Om die reden blijf ik achter met Math, wanneer de anderen terug gaan naar het kamp. We staan doodstil in het donker. Math richt zijn zaklamp naar beneden. Aandachtig luisteren we of we takken horen kraken. Ja, daar komt een beestje aan! We richten een zwakke lichtstraal op hem en kunnen een paar minuten naar hem kijken.

"Wat een lange staart heeft hij, hè?" fluistert Math en dan vlucht het beestje het gebladerte in. Jammer, maar ik heb hem nu wat langer kunnen zien. Ik vind het welletjes en loop met behulp van de zaklamp terug naar het kamp. Ik wil eigenlijk naar de tent, maar die kan ik niet meteen vinden. Daarom loop ik de kantine binnen. Daar zit iedereen, tot mijn verbazing, al aan tafel. Is het al zó laat? Paul is er niet en Kees vergezelt mij naar de tent om te kijken of hij daar is. Inderdaad: hij was in slaap gevallen. Gedrieën lopen we terug naar de kantine.
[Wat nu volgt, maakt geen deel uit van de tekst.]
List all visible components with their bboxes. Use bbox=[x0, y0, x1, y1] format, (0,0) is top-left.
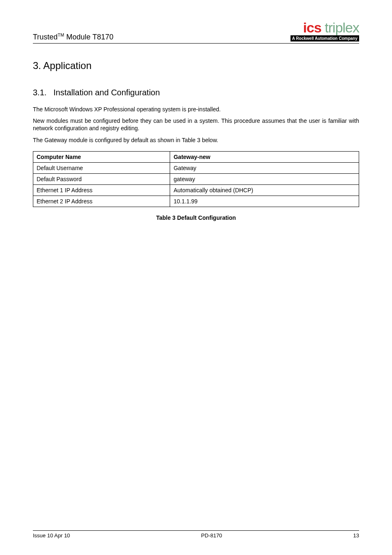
paragraph-3: The Gateway module is configured by defa… bbox=[33, 136, 359, 144]
paragraph-2: New modules must be configured before th… bbox=[33, 117, 359, 132]
subsection-number: 3.1. bbox=[33, 88, 46, 97]
cell-label: Ethernet 2 IP Address bbox=[33, 196, 170, 207]
product-name: Trusted bbox=[33, 33, 58, 41]
cell-label: Default Password bbox=[33, 173, 170, 184]
logo-bar-suffix: Company bbox=[338, 36, 357, 41]
header-left: TrustedTM Module T8170 bbox=[33, 32, 113, 41]
cell-value: Gateway bbox=[170, 162, 359, 173]
table-caption: Table 3 Default Configuration bbox=[33, 214, 359, 221]
cell-value: Automatically obtained (DHCP) bbox=[170, 184, 359, 196]
header-cell-value: Gateway-new bbox=[170, 151, 359, 162]
cell-value: gateway bbox=[170, 173, 359, 184]
subsection-title: Installation and Configuration bbox=[53, 88, 160, 97]
footer-issue: Issue 10 Apr 10 bbox=[33, 532, 70, 539]
section-number: 3. bbox=[33, 60, 41, 71]
table-row: Default Username Gateway bbox=[33, 162, 359, 173]
cell-label: Default Username bbox=[33, 162, 170, 173]
logo-ics: ics bbox=[303, 20, 321, 35]
logo-bar-prefix: A bbox=[292, 36, 296, 41]
footer-doc-id: PD-8170 bbox=[201, 532, 222, 539]
header-cell-name: Computer Name bbox=[33, 151, 170, 162]
paragraph-1: The Microsoft Windows XP Professional op… bbox=[33, 106, 359, 113]
page-footer: Issue 10 Apr 10 PD-8170 13 bbox=[33, 530, 359, 539]
logo-bar-brand: Rockwell Automation bbox=[296, 36, 337, 41]
logo-block: ics triplex A Rockwell Automation Compan… bbox=[291, 21, 359, 41]
logo-triplex: triplex bbox=[321, 20, 359, 35]
logo-text: ics triplex bbox=[291, 21, 359, 35]
cell-label: Ethernet 1 IP Address bbox=[33, 184, 170, 196]
page-container: TrustedTM Module T8170 ics triplex A Roc… bbox=[0, 0, 392, 555]
subsection-heading: 3.1. Installation and Configuration bbox=[33, 88, 359, 97]
section-heading: 3. Application bbox=[33, 60, 359, 71]
module-id: Module T8170 bbox=[64, 33, 113, 41]
table-row: Ethernet 1 IP Address Automatically obta… bbox=[33, 184, 359, 196]
footer-page-number: 13 bbox=[353, 532, 359, 539]
logo-tagline: A Rockwell Automation Company bbox=[291, 35, 359, 41]
table-row: Default Password gateway bbox=[33, 173, 359, 184]
section-title: Application bbox=[43, 60, 91, 71]
trademark: TM bbox=[58, 32, 64, 37]
table-row: Ethernet 2 IP Address 10.1.1.99 bbox=[33, 196, 359, 207]
table-header-row: Computer Name Gateway-new bbox=[33, 151, 359, 162]
page-header: TrustedTM Module T8170 ics triplex A Roc… bbox=[33, 21, 359, 44]
config-table: Computer Name Gateway-new Default Userna… bbox=[33, 151, 359, 207]
cell-value: 10.1.1.99 bbox=[170, 196, 359, 207]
We krijgen bonensoep, een soort haché en wortelcake. Madame staat in de keuken. Hoewel ze een stug mens is, heb ik toch bewondering voor haar. Ga er maar eens aanstaan om zonder stromend water en elektriciteit een lemurenkamp te runnen, ver weg van je vaderland. Ik zou het niet kunnen!